Is Canadian business aviation on the right track?
So, is Canadian business aviation headed in the right direction? Will it continue to be relevant in Ottawa competing with its commercially driven cohorts, or will it continually have its needs curtailed and play “second fiddle” to powerful commercial drivers like Air Canada, WestJet and Air Transat?

Barone is confident the premise of business aviation continues to be relevant today – and will be in the future – simply due to the dynamics of competition and globalization. “And when you take a look at the rationale and the key drivers for business aviation, it’s to maximize first mover advantage in your business – it’s to get to the appointment first, it’s to get that face-to-face time, it’s to get to exploit resources before the other guy does,” he said. “When you take a look at it within the context of competition, both domestically and internationally – and definitely transborder – then that premise and driver is never going to go away. If we are in market-driven economies, aviation will always be a key input in those market-driven economies. That’s relevant today and will be in the future.”

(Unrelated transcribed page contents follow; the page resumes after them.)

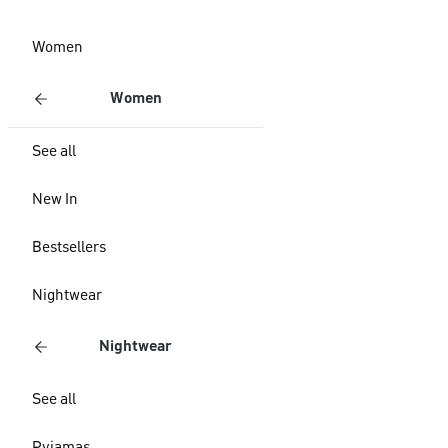
Women
Women
See all
New In
Bestsellers
Nightwear
Nightwear
See all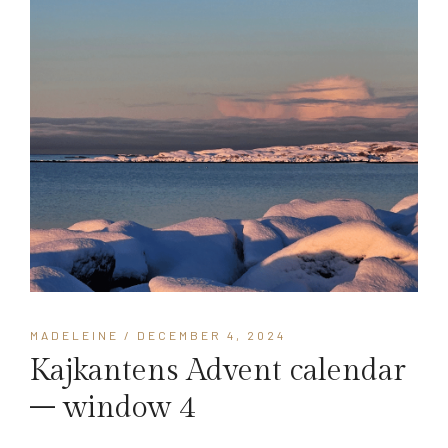
MADELEINE
/ DECEMBER 4, 2024
Kajkantens Advent calendar
– window 4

McGoey agrees but cautioned that the industry’s overall success will always be closely tied to the economy, which is fortunately quite stable in this country. “The economy sneezes and our business aviation community could catch a bit of a cold. But the bottom line is Canada’s economy is very stable, we have an excellent banking system and that creates a good, stable environment for business and our businesses are large users of business aviation.”

Darnley joked that while he has yet to find the secret to reading the future, he does maintain market conditions dictate consolidation amongst some commercial operators over the next five to 10 years. “And because Canada’s economy is becoming more of a resource economy, there’s going to be more industrial charter, more workforce-type transportation as a proportion of the overall business aviation activity because companies are competing to get people, to get them to work sites, to get them in and out,” he said. “It’s the service they demand, so you’re going to see that increasing over time as well.”

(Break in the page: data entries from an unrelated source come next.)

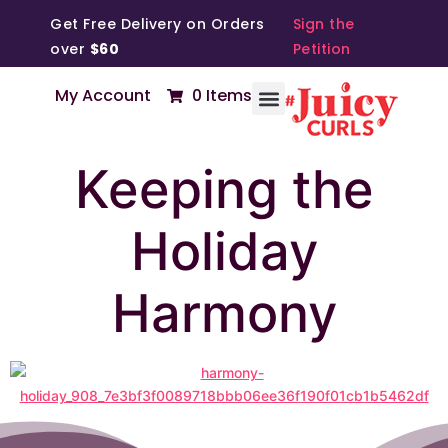
Get Free Delivery on Orders
Sign the
over
$60
Petition
My Account
0 Items
Keeping the
Holiday
Harmony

Shaver added that many who think of jumping into aviation for “romantic” reasons or the allure of quick financial reward may be grossly disappointed. “In the seven years I’ve been with Chartright, the business in Canada has changed quite a bit, certainly more aircraft have entered the market either under management or fractional or in different types of operating structures,” he said. “There’s a certain romance and attraction to aviation with its history and I think it stems from operators and new businesses with the idea that it would be great to start a management company or charter organization because it’s a neat thing or an attractive, romantic business. But when you live and breathe it for some time, you realize it’s a challenging business.

The margins are relatively small, costs can be high due to high flexibility, and variety and the ability to charge a certain price is challenging because there’s a lot of competition.

“As long as the barriers to entry are low, and existing rivalry is high, it will be an interesting business going forward. There will be consolidation as people enter the business and realize it’s not exactly what they thought it was – it’s certainly not as romantic as it would seem from the outside.”